Keiren Harris, a strategy-based market data consultant and founder of DataCompliance, says that, particularly for less liquid bonds, the problem is not so much the availability of electronic trading as price discovery.
“If FactSet can make available good price discovery for more instruments—so, rather than take market share away from somebody else, they add to the market—then it’s going to be a good thing, because that’s the biggest problem we face in fixed income or any OTC instrument which is fairly illiquid. You’ve got to have a good price, and it’s got to be fairly recent. If they’re adding the ability to get more pricing and more up-to-date pricing, that’s good news if you’re a fixed-income trader,” Harris says.
Unless there’s price discovery, a trading system is no better than a price terminal if there’s no one on the other end who is willing to trade, he adds. There’s a big difference in terms of timeliness and price discovery, for example, between a US 30-year bond and a small, Philippines-based company bond that’s illiquid but trades once every month.
“The issue comes down to whether or not there are two parties in the market who [are] willing to buy and sell. FactSet are going to find a pick-up in the liquid markets, but then they’re going to be competing very hard there. It’s as you move away from those liquid markets, to the off-the-runs, the less liquids, where if you’ve got more price discovery, you could get more trading—that’s where the market is really underserved,” Harris says.
Open and interoperable
Brant Worboys, associate director at asset and wealth management consulting firm Shoreline, says Portware is unavoidably open, as it can’t exist without connecting to other systems.
“FactSet historically never had an Abor [accounting book of record] or Ibor [investment book of record]. It has always been a popular quant platform, which then evolved into a sophisticated risk and performance analytics solutions. But that all relies on very high-quality data. Getting that data in and out of FactSet has always been hugely important, as well as other content from benchmark providers like MSCI and Bloomberg Barclays,” he says.
One example of this is that FactSet has opened up Portware’s proprietary bond calculation engine via API to provide a real-time tool that traders can use to simulate different scenarios for the instruments they were looking to trade.
Worboys says this is one of the ways in which FactSet has leveraged content built up from partnerships over the years.

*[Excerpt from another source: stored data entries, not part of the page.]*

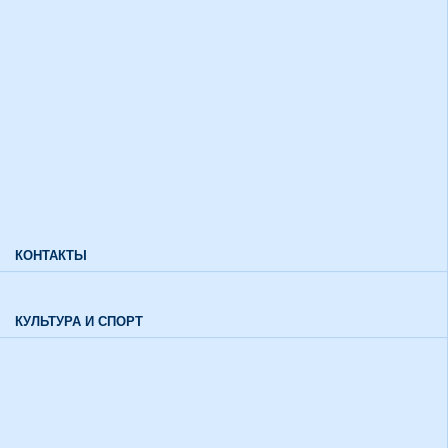
Дополнительный прием
Информация для лиц с ограниченными возможностями
здоровья и инвалидов
Характеристики направлений высшего образования
Характеристики специальностей среднего профессионального
образования
Часто задаваемые вопросы
КОНТАКТЫ
Обратная связь
КУЛЬТУРА И СПОРТ
Воспитательный отдел
История института в цифрах и фактах
Музей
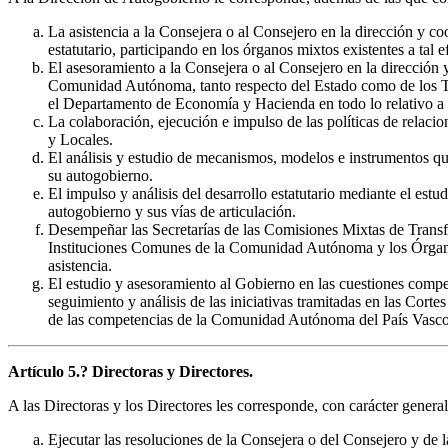
La asistencia a la Consejera o al Consejero en la dirección y co
estatutario, participando en los órganos mixtos existentes a tal 
El asesoramiento a la Consejera o al Consejero en la dirección y 
Comunidad Autónoma, tanto respecto del Estado como de los Ter
el Departamento de Economía y Hacienda en todo lo relativo a l
La colaboración, ejecución e impulso de las políticas de relacio
y Locales.
El análisis y estudio de mecanismos, modelos e instrumentos q
su autogobierno.
El impulso y análisis del desarrollo estatutario mediante el est
autogobierno y sus vías de articulación.
Desempeñar las Secretarías de las Comisiones Mixtas de Transfe
Instituciones Comunes de la Comunidad Autónoma y los Órganos 
asistencia.
El estudio y asesoramiento al Gobierno en las cuestiones competen
seguimiento y análisis de las iniciativas tramitadas en las Cortes
de las competencias de la Comunidad Autónoma del País Vasco
Artículo 5.? Directoras y Directores.
A las Directoras y los Directores les corresponde, con carácter general,
Ejecutar las resoluciones de la Consejera o del Consejero y de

“One of the interesting ones was with Ice, which has a product called Continuous Evaluated Pricing that offers a synthetic price for thinly traded bonds. A lot of clients want a moving price where they can estimate what they can execute if they need to liquidate a certain position and then to run that with intraday interest rates and things like that to do all their scenario analysis,” Worboys says.
“That’s the kind of capabilities that FactSet can offer in partnership with clients that want bespoke tools for their front-office professionals,” he says.
Harris says that FactSet’s entrance into the fixed-income EMS space is a good sign that the market is growing and healthy.
“The problems with fixed income are definitely structural. It’s not a matter of technology. It’s not a matter of players. But it does need more EMS players: you get more players, you get more people coming in, although you get a lot of fragmentation as it’s an OTC market,” he says.